Я написала письмо женщине, с которой не виделась пятнадцать лет. Мы встретились и познакомились с ней в санатории, где я долечивала свою поломанную ногу. В молодости я увлекалась мотокроссом. Обычная история - встретились, сдружились, провели двадцать дней вместе, потом года два переписывались, потом переписка заглохла... Если быть точной, переписка прервалась по моей вине, я испугалась самой себя. Я проживала тогда день с единственной целью – рассказать его вечером в письме. Жизнь моя превратилась в ад ожидания ответов. Вселенская тоска невозможности прикоснуться, увидеть, услышать голос. Это была любовь, и я не понимала ее. Ее письма были полны нежности и тоски, она звала меня к себе, а я поверить не могла в то, что она испытывает по отношению ко мне такие же чувства. Ну, не могла я поверить в то, то это возможно! Слишком велика была дистанция между нами. Все эти годы я пыталась держать ее в поле зрения, оставаясь невидимой, проводя иногда сложные мероприятия, лишь для того, чтобы увидеть расписание ее лекций вестибюле института, или увидеть окна ее квартиры из окна автобуса. В число мероприятий, с недавних пор, вошло методичное прочесывание сайта ее города, с поиском хотя бы косвенной информации о ней. Через два года, после создания сайта, на нем появился городской телефонный справочник. Я немедленно проверила его и нашла там ее фамилию и улицу, убедилась, что она живет все по тому же адресу. Растянувшееся на годы молчание стало вдруг невыносимым…

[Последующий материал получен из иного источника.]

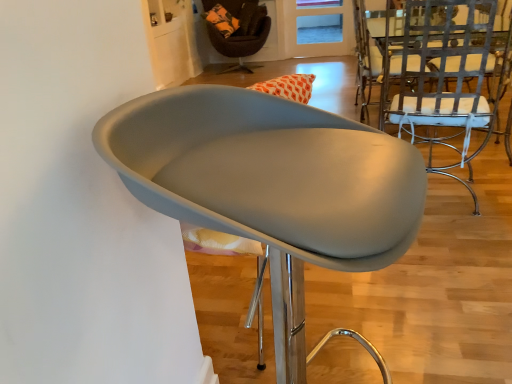 Question: Do you think matte gray chair at center, positioned as the third chair in top-to-bottom order, is within velvet brown armchair at upper center, placed as the first chair when sorted from back to front, or outside of it?

Choices:
 (A) inside
 (B) outside

Answer: (B)

Question: Is matte gray chair at center, the first chair positioned from the front, in front of or behind velvet brown armchair at upper center, marked as the 3th chair in a bottom-to-top arrangement, in the image?

Choices:
 (A) front
 (B) behind

Answer: (A)

Question: Based on their relative distances, which object is nearer to the metallic silver chair at right, the second chair viewed from the top?

Choices:
 (A) matte gray chair at center, the third chair viewed from the back
 (B) velvet brown armchair at upper center, which ranks as the 3th chair in front-to-back order
 (C) translucent orange glass door at upper center

Answer: (A)

Question: Based on their relative distances, which object is farther from the matte gray chair at center, the first chair positioned from the front?

Choices:
 (A) velvet brown armchair at upper center, positioned as the 1th chair in top-to-bottom order
 (B) metallic silver chair at right, which ranks as the 2th chair in back-to-front order
 (C) translucent orange glass door at upper center

Answer: (C) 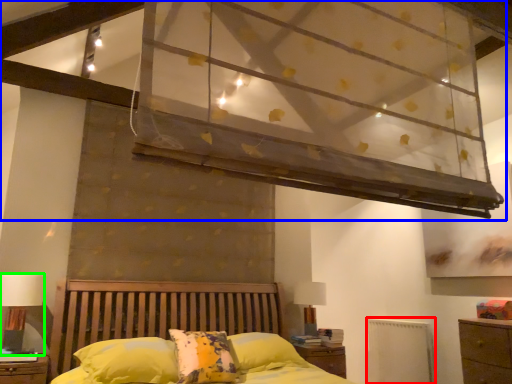 Question: Based on their relative distances, which object is nearer to radiator (highlighted by a red box)? Choose from canopy bed (highlighted by a blue box) and table lamp (highlighted by a green box).

Choices:
 (A) canopy bed
 (B) table lamp

Answer: (A) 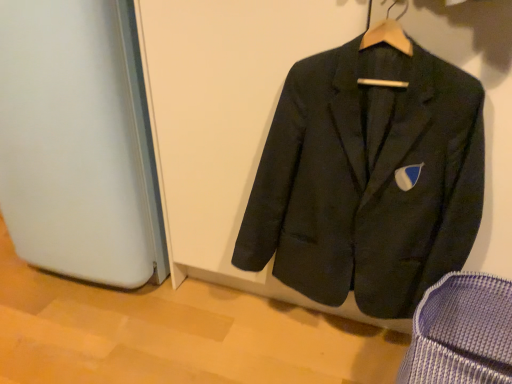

Идти домой не хотелось. Не смотря на сильный мороз, солнце как-то несмело ласкало кожу теплыми лучами, и хотя я знала, что впереди еще два месяца зимы, внутренне я улыбнулась этим ласковым лучам, как предвестникам весны. Появились мысли о лете, об отпуске. Я тяжело вздохнула - в этом году у меня отпуск в октябре. "Куды податьси бедному крестьянину…" - уныло подумала я. И вдруг возникла шальная мысль: "К ней... Отремонтирую машину и, не торопясь, своим ходом, через всю Сибирь, через Обь через Урал. Это будет великолепное путешествие, я поеду, наслаждаясь каждым километром приближения к ней...". Я стояла на высоком крыльце почты, навалившись грудью на каменные перила и, щурясь, подставляла лицо солнцу. В голове крутились мысли о разбитом бампере, с которым еще можно кататься здесь, но в свет не выйдешь, о помятом крыле, которое неплохо бы поменять, потому что рихтовала я его сама, и красила тоже сама, по принципу - чего стараться, все равно еще не раз помну. Немедленно возник финансовый вопрос - где взять деньги на новые детали, на покраску кузова. Немедленно появилось решение - меньше трепаться в Интернете с незнакомыми людьми. "И жрать надо поменьше, - я повела плечами, покрутила бедрами под тяжелой шубой, - ага и зарядку неплохо бы начать делать по утрам. Расплылась за зиму, голуба моя". Взглянув еще раз на почтовый ящик, я улыбнулась своим шальным мыслям, и отправилась домой. "Самонадеянная девчонка. Так тебя и ждали там." - успокоила я свое распалившееся воображение, заходя в подъезд…
***
Последние двое суток я спала урывками, но спала так, как никогда в жизни мне не спалось. Кусочки сна приносили покой, и умиротворение в душу. Сон протекал сквозь меня, как холодные, прозрачные воды лесного ручья, что течет стремительно-плавно в ложе колышущихся трав. Я видела сквозь веки эти серебристые струи. Видела, как они завихряются вокруг камней, как образуют маленькие водопады, перетекая через преградившие им путь корни деревьев. Я слышала тихое журчание воды, и ловила блики солнечных лучей, проникающих отдельными прядями сквозь густую листву.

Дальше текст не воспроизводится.